(Dataset entries)
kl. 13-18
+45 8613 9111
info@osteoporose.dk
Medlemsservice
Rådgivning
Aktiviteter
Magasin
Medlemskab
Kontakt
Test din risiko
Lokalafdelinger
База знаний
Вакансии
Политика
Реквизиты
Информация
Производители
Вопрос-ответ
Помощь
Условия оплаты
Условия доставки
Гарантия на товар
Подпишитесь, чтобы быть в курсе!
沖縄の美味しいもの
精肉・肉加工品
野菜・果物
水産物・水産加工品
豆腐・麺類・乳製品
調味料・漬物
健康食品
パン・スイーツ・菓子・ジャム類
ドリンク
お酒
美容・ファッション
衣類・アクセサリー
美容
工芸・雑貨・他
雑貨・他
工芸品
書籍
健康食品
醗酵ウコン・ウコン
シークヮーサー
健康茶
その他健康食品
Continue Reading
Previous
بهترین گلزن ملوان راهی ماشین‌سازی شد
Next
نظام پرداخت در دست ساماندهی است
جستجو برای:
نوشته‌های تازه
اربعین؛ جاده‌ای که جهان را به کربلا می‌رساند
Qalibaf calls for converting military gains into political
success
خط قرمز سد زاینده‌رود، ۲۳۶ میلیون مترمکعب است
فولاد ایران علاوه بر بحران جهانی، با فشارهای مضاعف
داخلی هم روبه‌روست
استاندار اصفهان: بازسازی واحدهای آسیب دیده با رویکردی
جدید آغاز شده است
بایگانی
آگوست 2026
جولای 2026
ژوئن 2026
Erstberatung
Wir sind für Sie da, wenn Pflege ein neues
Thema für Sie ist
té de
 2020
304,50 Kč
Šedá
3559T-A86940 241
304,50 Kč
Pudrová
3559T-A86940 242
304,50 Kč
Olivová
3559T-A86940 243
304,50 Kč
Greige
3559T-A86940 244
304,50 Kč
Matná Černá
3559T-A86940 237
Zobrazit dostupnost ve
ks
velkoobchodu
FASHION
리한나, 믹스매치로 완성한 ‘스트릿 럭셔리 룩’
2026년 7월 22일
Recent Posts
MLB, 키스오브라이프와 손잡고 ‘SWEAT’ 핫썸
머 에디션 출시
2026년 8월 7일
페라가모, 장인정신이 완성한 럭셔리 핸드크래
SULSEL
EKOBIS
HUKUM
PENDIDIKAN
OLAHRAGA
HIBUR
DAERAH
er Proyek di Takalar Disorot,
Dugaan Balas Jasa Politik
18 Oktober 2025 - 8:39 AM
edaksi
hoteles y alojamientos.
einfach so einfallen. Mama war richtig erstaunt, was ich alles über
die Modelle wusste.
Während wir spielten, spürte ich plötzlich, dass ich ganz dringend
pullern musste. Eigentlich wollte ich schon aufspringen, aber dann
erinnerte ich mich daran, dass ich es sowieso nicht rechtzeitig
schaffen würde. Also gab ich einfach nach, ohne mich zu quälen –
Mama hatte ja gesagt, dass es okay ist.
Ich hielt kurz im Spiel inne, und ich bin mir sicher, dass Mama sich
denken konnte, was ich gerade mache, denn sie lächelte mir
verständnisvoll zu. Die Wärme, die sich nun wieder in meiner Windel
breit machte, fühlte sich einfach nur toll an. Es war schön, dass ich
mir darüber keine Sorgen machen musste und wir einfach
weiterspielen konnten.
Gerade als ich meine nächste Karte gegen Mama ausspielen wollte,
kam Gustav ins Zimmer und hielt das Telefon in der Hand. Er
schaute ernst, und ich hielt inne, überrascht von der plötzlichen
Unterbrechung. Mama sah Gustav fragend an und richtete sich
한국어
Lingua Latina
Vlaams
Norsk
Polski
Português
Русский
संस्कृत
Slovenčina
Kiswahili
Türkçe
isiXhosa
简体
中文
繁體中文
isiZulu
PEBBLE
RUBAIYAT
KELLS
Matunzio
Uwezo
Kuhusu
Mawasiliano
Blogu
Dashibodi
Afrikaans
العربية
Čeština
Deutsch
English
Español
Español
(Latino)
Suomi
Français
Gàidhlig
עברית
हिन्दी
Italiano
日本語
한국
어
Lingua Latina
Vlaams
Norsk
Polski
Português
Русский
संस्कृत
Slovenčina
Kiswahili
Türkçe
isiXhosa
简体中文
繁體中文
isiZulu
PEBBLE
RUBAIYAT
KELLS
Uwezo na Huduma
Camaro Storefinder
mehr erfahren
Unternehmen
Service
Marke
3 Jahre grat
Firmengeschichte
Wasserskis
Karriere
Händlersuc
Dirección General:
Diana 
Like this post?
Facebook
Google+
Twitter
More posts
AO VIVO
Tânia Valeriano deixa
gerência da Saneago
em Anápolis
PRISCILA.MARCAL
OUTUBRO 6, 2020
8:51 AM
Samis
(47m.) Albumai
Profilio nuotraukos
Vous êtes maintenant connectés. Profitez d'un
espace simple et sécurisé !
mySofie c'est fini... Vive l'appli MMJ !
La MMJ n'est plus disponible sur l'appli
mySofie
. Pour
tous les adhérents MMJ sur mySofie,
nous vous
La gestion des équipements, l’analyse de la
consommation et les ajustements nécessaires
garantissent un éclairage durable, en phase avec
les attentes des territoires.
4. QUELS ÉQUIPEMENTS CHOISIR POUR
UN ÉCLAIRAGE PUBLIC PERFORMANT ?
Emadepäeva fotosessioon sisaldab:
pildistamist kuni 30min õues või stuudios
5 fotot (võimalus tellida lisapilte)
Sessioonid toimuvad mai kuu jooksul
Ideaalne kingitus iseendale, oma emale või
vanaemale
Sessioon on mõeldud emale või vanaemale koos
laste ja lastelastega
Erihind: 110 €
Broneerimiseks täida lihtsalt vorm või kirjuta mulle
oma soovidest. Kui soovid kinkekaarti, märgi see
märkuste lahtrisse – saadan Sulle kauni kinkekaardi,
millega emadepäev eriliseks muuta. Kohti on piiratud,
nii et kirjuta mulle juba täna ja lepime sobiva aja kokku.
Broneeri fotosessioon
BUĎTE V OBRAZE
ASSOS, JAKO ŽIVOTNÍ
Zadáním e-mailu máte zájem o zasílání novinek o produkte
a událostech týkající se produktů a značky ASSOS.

▶ _Instructions for the task_
Only lines containing the word "musste" should appear in the answer, and every such line from the records above must be there.

▶ _Task output_
pullern musste. Eigentlich wollte ich schon aufspringen, aber dann
mir darüber keine Sorgen machen musste und wir einfach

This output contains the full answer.